Task description: Below, find the line containing "1 Ноября 2025" and the line containing "blodpropper."; reproduce exactly those two and every line between them, omitting pictures.

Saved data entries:
============

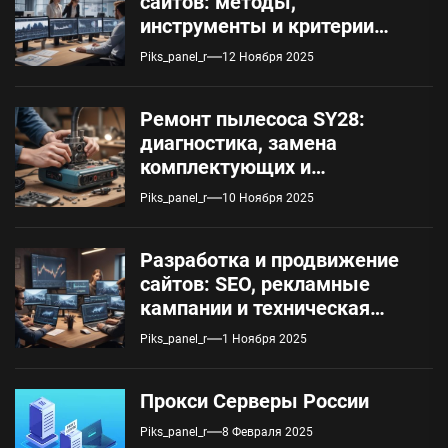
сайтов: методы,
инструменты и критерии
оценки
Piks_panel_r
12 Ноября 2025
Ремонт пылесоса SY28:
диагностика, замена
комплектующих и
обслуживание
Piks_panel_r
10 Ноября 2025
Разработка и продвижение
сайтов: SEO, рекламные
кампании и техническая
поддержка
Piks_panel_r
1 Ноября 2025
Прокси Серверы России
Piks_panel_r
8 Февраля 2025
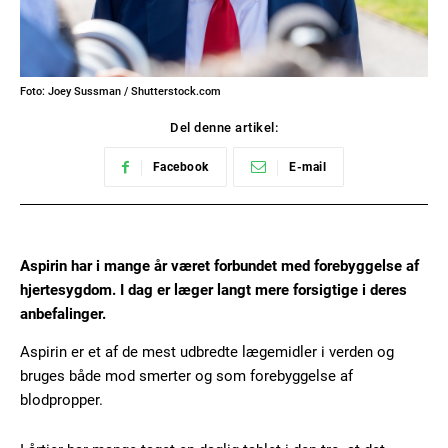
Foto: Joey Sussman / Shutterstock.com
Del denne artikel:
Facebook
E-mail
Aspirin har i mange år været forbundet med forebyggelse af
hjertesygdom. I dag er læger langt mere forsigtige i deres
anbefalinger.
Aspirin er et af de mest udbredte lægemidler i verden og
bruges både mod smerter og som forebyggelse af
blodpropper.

============

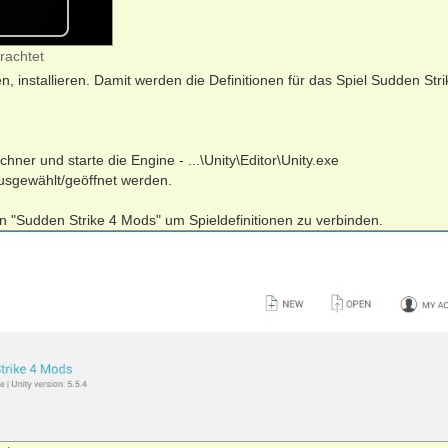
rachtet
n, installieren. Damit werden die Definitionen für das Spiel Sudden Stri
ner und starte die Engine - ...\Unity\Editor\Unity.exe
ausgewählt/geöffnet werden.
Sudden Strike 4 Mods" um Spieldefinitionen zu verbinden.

============

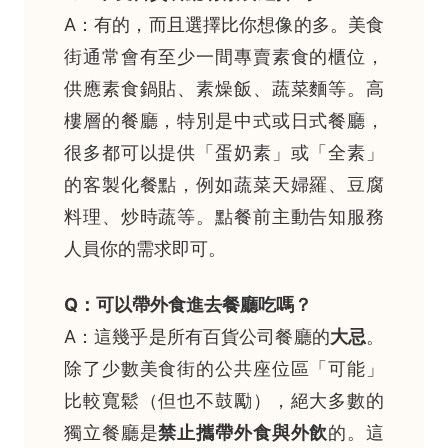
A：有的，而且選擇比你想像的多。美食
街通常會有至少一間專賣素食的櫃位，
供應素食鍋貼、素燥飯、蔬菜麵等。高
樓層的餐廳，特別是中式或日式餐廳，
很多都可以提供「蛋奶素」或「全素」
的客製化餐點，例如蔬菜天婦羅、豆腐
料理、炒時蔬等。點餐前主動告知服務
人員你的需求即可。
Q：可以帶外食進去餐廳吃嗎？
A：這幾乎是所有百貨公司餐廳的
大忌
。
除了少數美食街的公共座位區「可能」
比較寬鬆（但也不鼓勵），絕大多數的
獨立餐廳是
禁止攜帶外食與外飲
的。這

============

Answer space:
1 Ноября 2025
Прокси Серверы России
Piks_panel_r
8 Февраля 2025
Foto: Joey Sussman / Shutterstock.com
Del denne artikel:
Facebook
E-mail
Aspirin har i mange år været forbundet med forebyggelse af
hjertesygdom. I dag er læger langt mere forsigtige i deres
anbefalinger.
Aspirin er et af de mest udbredte lægemidler i verden og
bruges både mod smerter og som forebyggelse af
blodpropper.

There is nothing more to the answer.